» Saved data entries

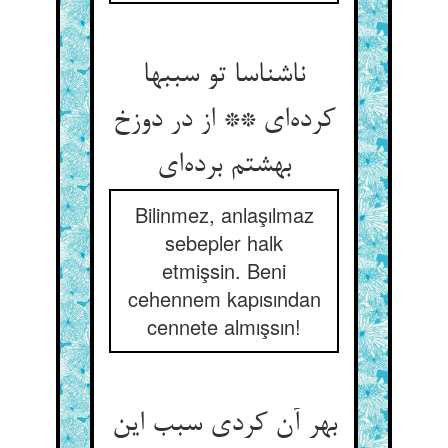
ناشناسا تو سببها
کرده‌ای ** از در دوزخ
بهشتم برده‌ای
Bilinmez, anlaşılmaz
sebepler halk
etmişsin. Beni
cehennem kapısından
cennete almışsın!
بهر آن کردی سبب این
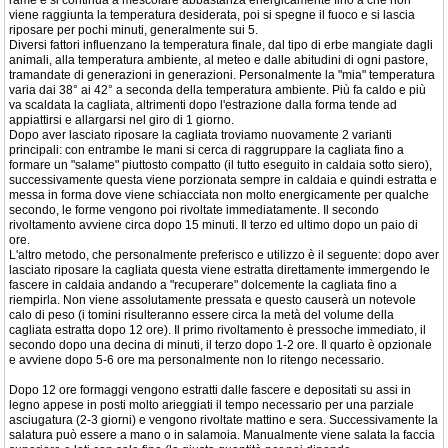
rame e si continua a mescolare abbastanza energicamente fino a che non
viene raggiunta la temperatura desiderata, poi si spegne il fuoco e si lascia
riposare per pochi minuti, generalmente sui 5.
Diversi fattori influenzano la temperatura finale, dal tipo di erbe mangiate dagli
animali, alla temperatura ambiente, al meteo e dalle abitudini di ogni pastore,
tramandate di generazioni in generazioni. Personalmente la "mia" temperatura
varia dai 38° ai 42° a seconda della temperatura ambiente. Più fa caldo e più
va scaldata la cagliata, altrimenti dopo l'estrazione dalla forma tende ad
appiattirsi e allargarsi nel giro di 1 giorno.
Dopo aver lasciato riposare la cagliata troviamo nuovamente 2 varianti
principali: con entrambe le mani si cerca di raggruppare la cagliata fino a
formare un "salame" piuttosto compatto (il tutto eseguito in caldaia sotto siero),
successivamente questa viene porzionata sempre in caldaia e quindi estratta e
messa in forma dove viene schiacciata non molto energicamente per qualche
secondo, le forme vengono poi rivoltate immediatamente. Il secondo
rivoltamento avviene circa dopo 15 minuti. Il terzo ed ultimo dopo un paio di
ore.
L'altro metodo, che personalmente preferisco e utilizzo è il seguente: dopo aver
lasciato riposare la cagliata questa viene estratta direttamente immergendo le
fascere in caldaia andando a "recuperare" dolcemente la cagliata fino a
riempirla. Non viene assolutamente pressata e questo causerà un notevole
calo di peso (i tomini risulteranno essere circa la metà del volume della
cagliata estratta dopo 12 ore). Il primo rivoltamento è pressoche immediato, il
secondo dopo una decina di minuti, il terzo dopo 1-2 ore. Il quarto è opzionale
e avviene dopo 5-6 ore ma personalmente non lo ritengo necessario.
Dopo 12 ore formaggi vengono estratti dalle fascere e depositati su assi in
legno appese in posti molto arieggiati il tempo necessario per una parziale
asciugatura (2-3 giorni) e vengono rivoltate mattino e sera. Successivamente la
salatura può essere a mano o in salamoia. Manualmente viene salata la faccia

» Problem requirements
Reproduce all of the records above exactly, but exclude the pictures.

» Response to this task
ناشناسا تو سببها
کرده‌ای ** از در دوزخ
بهشتم برده‌ای
Bilinmez, anlaşılmaz
sebepler halk
etmişsin. Beni
cehennem kapısından
cennete almışsın!
بهر آن کردی سبب این
rame e si continua a mescolare abbastanza energicamente fino a che non
viene raggiunta la temperatura desiderata, poi si spegne il fuoco e si lascia
riposare per pochi minuti, generalmente sui 5.
Diversi fattori influenzano la temperatura finale, dal tipo di erbe mangiate dagli
animali, alla temperatura ambiente, al meteo e dalle abitudini di ogni pastore,
tramandate di generazioni in generazioni. Personalmente la "mia" temperatura
varia dai 38° ai 42° a seconda della temperatura ambiente. Più fa caldo e più
va scaldata la cagliata, altrimenti dopo l'estrazione dalla forma tende ad
appiattirsi e allargarsi nel giro di 1 giorno.
Dopo aver lasciato riposare la cagliata troviamo nuovamente 2 varianti
principali: con entrambe le mani si cerca di raggruppare la cagliata fino a
formare un "salame" piuttosto compatto (il tutto eseguito in caldaia sotto siero),
successivamente questa viene porzionata sempre in caldaia e quindi estratta e
messa in forma dove viene schiacciata non molto energicamente per qualche
secondo, le forme vengono poi rivoltate immediatamente. Il secondo
rivoltamento avviene circa dopo 15 minuti. Il terzo ed ultimo dopo un paio di
ore.
L'altro metodo, che personalmente preferisco e utilizzo è il seguente: dopo aver
lasciato riposare la cagliata questa viene estratta direttamente immergendo le
fascere in caldaia andando a "recuperare" dolcemente la cagliata fino a
riempirla. Non viene assolutamente pressata e questo causerà un notevole
calo di peso (i tomini risulteranno essere circa la metà del volume della
cagliata estratta dopo 12 ore). Il primo rivoltamento è pressoche immediato, il
secondo dopo una decina di minuti, il terzo dopo 1-2 ore. Il quarto è opzionale
e avviene dopo 5-6 ore ma personalmente non lo ritengo necessario.
Dopo 12 ore formaggi vengono estratti dalle fascere e depositati su assi in
legno appese in posti molto arieggiati il tempo necessario per una parziale
asciugatura (2-3 giorni) e vengono rivoltate mattino e sera. Successivamente la
salatura può essere a mano o in salamoia. Manualmente viene salata la faccia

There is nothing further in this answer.